I decided to write this really long post in response to a number of really annoying things I’ve read online. Firstly, Marcus Westbury made this comment on his blog and in his Age column:

THE perception at election time is that politicians can get ahead only by rolling out the pork barrel and spending up big. But while we’d all love more money for the arts, there are a lot of things that could make us all culturally richer for not much more than the cost of political will, taking the lead, changing some rules and tweaking a few settings.

So, in the spirit of trying to get some actual ideas into the vacuum that is this election campaign, I’ve knocked up a list of suggestions for pollies wanting to do — or be seen to be doing — something useful on the cheap.

He continues

3. Put our national cultural collections online

It’s a no-brainer.
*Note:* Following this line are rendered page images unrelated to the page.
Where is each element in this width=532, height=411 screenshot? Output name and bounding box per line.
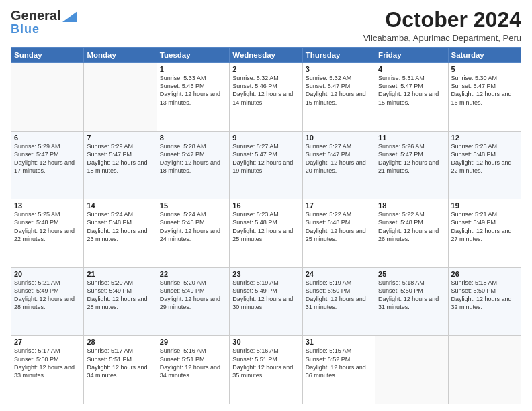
calendar-cell: 16Sunrise: 5:23 AMSunset: 5:48 PMDayligh… xyxy=(230,199,302,268)
calendar-week-1: 1Sunrise: 5:33 AMSunset: 5:46 PMDaylight… xyxy=(11,63,521,132)
calendar-cell xyxy=(84,63,157,132)
cell-info: Sunrise: 5:17 AMSunset: 5:51 PMDaylight:… xyxy=(87,347,153,379)
calendar-cell: 21Sunrise: 5:20 AMSunset: 5:49 PMDayligh… xyxy=(84,267,157,336)
day-number: 19 xyxy=(451,201,518,210)
calendar-header-row: SundayMondayTuesdayWednesdayThursdayFrid… xyxy=(11,48,521,63)
calendar-cell: 14Sunrise: 5:24 AMSunset: 5:48 PMDayligh… xyxy=(84,199,157,268)
calendar-cell: 29Sunrise: 5:16 AMSunset: 5:51 PMDayligh… xyxy=(157,336,229,404)
day-number: 9 xyxy=(232,134,299,142)
cell-info: Sunrise: 5:25 AMSunset: 5:48 PMDaylight:… xyxy=(451,142,518,175)
day-number: 25 xyxy=(378,270,445,278)
cell-info: Sunrise: 5:22 AMSunset: 5:48 PMDaylight:… xyxy=(306,210,372,243)
day-number: 13 xyxy=(14,201,81,210)
day-number: 26 xyxy=(451,270,518,278)
calendar-week-5: 27Sunrise: 5:17 AMSunset: 5:50 PMDayligh… xyxy=(11,336,521,404)
day-number: 10 xyxy=(306,134,372,142)
cell-info: Sunrise: 5:15 AMSunset: 5:52 PMDaylight:… xyxy=(306,347,372,379)
day-header-saturday: Saturday xyxy=(448,48,521,63)
cell-info: Sunrise: 5:28 AMSunset: 5:47 PMDaylight:… xyxy=(160,142,226,175)
cell-info: Sunrise: 5:20 AMSunset: 5:49 PMDaylight:… xyxy=(160,279,226,312)
calendar-cell: 25Sunrise: 5:18 AMSunset: 5:50 PMDayligh… xyxy=(375,267,448,336)
day-number: 29 xyxy=(160,338,226,346)
calendar-cell: 24Sunrise: 5:19 AMSunset: 5:50 PMDayligh… xyxy=(302,267,375,336)
cell-info: Sunrise: 5:23 AMSunset: 5:48 PMDaylight:… xyxy=(232,210,299,243)
calendar-cell: 2Sunrise: 5:32 AMSunset: 5:46 PMDaylight… xyxy=(230,63,302,132)
day-number: 15 xyxy=(160,201,226,210)
day-header-monday: Monday xyxy=(84,48,157,63)
calendar-cell: 9Sunrise: 5:27 AMSunset: 5:47 PMDaylight… xyxy=(230,131,302,199)
calendar-cell: 19Sunrise: 5:21 AMSunset: 5:49 PMDayligh… xyxy=(448,199,521,268)
day-number: 23 xyxy=(232,270,299,278)
day-number: 30 xyxy=(232,338,299,346)
calendar-cell: 30Sunrise: 5:16 AMSunset: 5:51 PMDayligh… xyxy=(230,336,302,404)
day-header-thursday: Thursday xyxy=(302,48,375,63)
logo-general: General xyxy=(11,8,60,24)
calendar-cell: 11Sunrise: 5:26 AMSunset: 5:47 PMDayligh… xyxy=(375,131,448,199)
day-number: 8 xyxy=(160,134,226,142)
cell-info: Sunrise: 5:16 AMSunset: 5:51 PMDaylight:… xyxy=(160,347,226,379)
day-number: 6 xyxy=(14,134,81,142)
calendar-cell: 4Sunrise: 5:31 AMSunset: 5:47 PMDaylight… xyxy=(375,63,448,132)
cell-info: Sunrise: 5:22 AMSunset: 5:48 PMDaylight:… xyxy=(378,210,445,243)
cell-info: Sunrise: 5:19 AMSunset: 5:50 PMDaylight:… xyxy=(306,279,372,312)
day-header-friday: Friday xyxy=(375,48,448,63)
cell-info: Sunrise: 5:29 AMSunset: 5:47 PMDaylight:… xyxy=(14,142,81,175)
svg-marker-0 xyxy=(62,11,77,22)
cell-info: Sunrise: 5:32 AMSunset: 5:46 PMDaylight:… xyxy=(232,74,299,107)
calendar-cell: 1Sunrise: 5:33 AMSunset: 5:46 PMDaylight… xyxy=(157,63,229,132)
calendar-cell: 3Sunrise: 5:32 AMSunset: 5:47 PMDaylight… xyxy=(302,63,375,132)
day-number: 17 xyxy=(306,201,372,210)
day-number: 3 xyxy=(306,65,372,73)
cell-info: Sunrise: 5:26 AMSunset: 5:47 PMDaylight:… xyxy=(378,142,445,175)
day-number: 5 xyxy=(451,65,518,73)
calendar-cell: 26Sunrise: 5:18 AMSunset: 5:50 PMDayligh… xyxy=(448,267,521,336)
day-number: 7 xyxy=(87,134,153,142)
logo: General Blue xyxy=(11,8,77,36)
calendar-cell xyxy=(11,63,84,132)
calendar-cell: 7Sunrise: 5:29 AMSunset: 5:47 PMDaylight… xyxy=(84,131,157,199)
day-number: 14 xyxy=(87,201,153,210)
day-number: 1 xyxy=(160,65,226,73)
logo-icon xyxy=(62,11,77,22)
cell-info: Sunrise: 5:20 AMSunset: 5:49 PMDaylight:… xyxy=(87,279,153,312)
cell-info: Sunrise: 5:18 AMSunset: 5:50 PMDaylight:… xyxy=(451,279,518,312)
day-number: 4 xyxy=(378,65,445,73)
calendar-cell: 5Sunrise: 5:30 AMSunset: 5:47 PMDaylight… xyxy=(448,63,521,132)
cell-info: Sunrise: 5:33 AMSunset: 5:46 PMDaylight:… xyxy=(160,74,226,107)
day-number: 27 xyxy=(14,338,81,346)
calendar-week-3: 13Sunrise: 5:25 AMSunset: 5:48 PMDayligh… xyxy=(11,199,521,268)
calendar-week-2: 6Sunrise: 5:29 AMSunset: 5:47 PMDaylight… xyxy=(11,131,521,199)
calendar-cell: 31Sunrise: 5:15 AMSunset: 5:52 PMDayligh… xyxy=(302,336,375,404)
calendar-cell: 27Sunrise: 5:17 AMSunset: 5:50 PMDayligh… xyxy=(11,336,84,404)
day-number: 12 xyxy=(451,134,518,142)
day-number: 20 xyxy=(14,270,81,278)
cell-info: Sunrise: 5:16 AMSunset: 5:51 PMDaylight:… xyxy=(232,347,299,379)
subtitle: Vilcabamba, Apurimac Department, Peru xyxy=(363,33,521,43)
calendar-cell: 20Sunrise: 5:21 AMSunset: 5:49 PMDayligh… xyxy=(11,267,84,336)
calendar-cell: 28Sunrise: 5:17 AMSunset: 5:51 PMDayligh… xyxy=(84,336,157,404)
day-header-wednesday: Wednesday xyxy=(230,48,302,63)
calendar-cell xyxy=(448,336,521,404)
cell-info: Sunrise: 5:27 AMSunset: 5:47 PMDaylight:… xyxy=(232,142,299,175)
calendar-cell: 23Sunrise: 5:19 AMSunset: 5:49 PMDayligh… xyxy=(230,267,302,336)
header: General Blue October 2024 Vilcabamba, Ap… xyxy=(11,8,521,43)
cell-info: Sunrise: 5:27 AMSunset: 5:47 PMDaylight:… xyxy=(306,142,372,175)
cell-info: Sunrise: 5:29 AMSunset: 5:47 PMDaylight:… xyxy=(87,142,153,175)
calendar-cell: 18Sunrise: 5:22 AMSunset: 5:48 PMDayligh… xyxy=(375,199,448,268)
cell-info: Sunrise: 5:25 AMSunset: 5:48 PMDaylight:… xyxy=(14,210,81,243)
calendar-week-4: 20Sunrise: 5:21 AMSunset: 5:49 PMDayligh… xyxy=(11,267,521,336)
calendar-cell: 17Sunrise: 5:22 AMSunset: 5:48 PMDayligh… xyxy=(302,199,375,268)
day-number: 16 xyxy=(232,201,299,210)
cell-info: Sunrise: 5:17 AMSunset: 5:50 PMDaylight:… xyxy=(14,347,81,379)
cell-info: Sunrise: 5:21 AMSunset: 5:49 PMDaylight:… xyxy=(451,210,518,243)
day-number: 31 xyxy=(306,338,372,346)
cell-info: Sunrise: 5:24 AMSunset: 5:48 PMDaylight:… xyxy=(87,210,153,243)
day-header-sunday: Sunday xyxy=(11,48,84,63)
cell-info: Sunrise: 5:24 AMSunset: 5:48 PMDaylight:… xyxy=(160,210,226,243)
calendar-cell: 12Sunrise: 5:25 AMSunset: 5:48 PMDayligh… xyxy=(448,131,521,199)
calendar-cell: 22Sunrise: 5:20 AMSunset: 5:49 PMDayligh… xyxy=(157,267,229,336)
calendar-cell: 6Sunrise: 5:29 AMSunset: 5:47 PMDaylight… xyxy=(11,131,84,199)
day-number: 21 xyxy=(87,270,153,278)
day-number: 22 xyxy=(160,270,226,278)
logo-blue: Blue xyxy=(11,22,40,36)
Our museums, galleries, orchestras, opera companies and state theatres are sitting on rich cultural archives that could be shared online tomorrow. But the confusion of rights makes it difficult, and they often err on the side of caution, meaning these vast resources are lost in red tape. We need the 21st-century equivalent of public lending rights on the national broadband network. It’s the cheapest education and most effective audience development opportunity there is. We’re spending a fortune on infrastructure, so we’d be mad not to do it.

This comment really bothered me. It reveals a lack of familiarity with Australian public institutions’ digital activities, not to mention the practical reality of digitising collections. I understand that Marcus is suggesting a solution to the challenges of managing IP online (which do slow down digital library activities) – “the equivalent of public lending rights on the national broadband network” – but I am also fairly sure that this doesn’t recognise the fact that information management specialists are already onto this challenge. I had a three hour session on it last week, and I don’t envy the people who are actually involved in unravelling IP for public institutions’ online and other digital activities.

Digitising national collections isn’t cheap, nor is it simple. I’m going to explain why a bit further on in this post.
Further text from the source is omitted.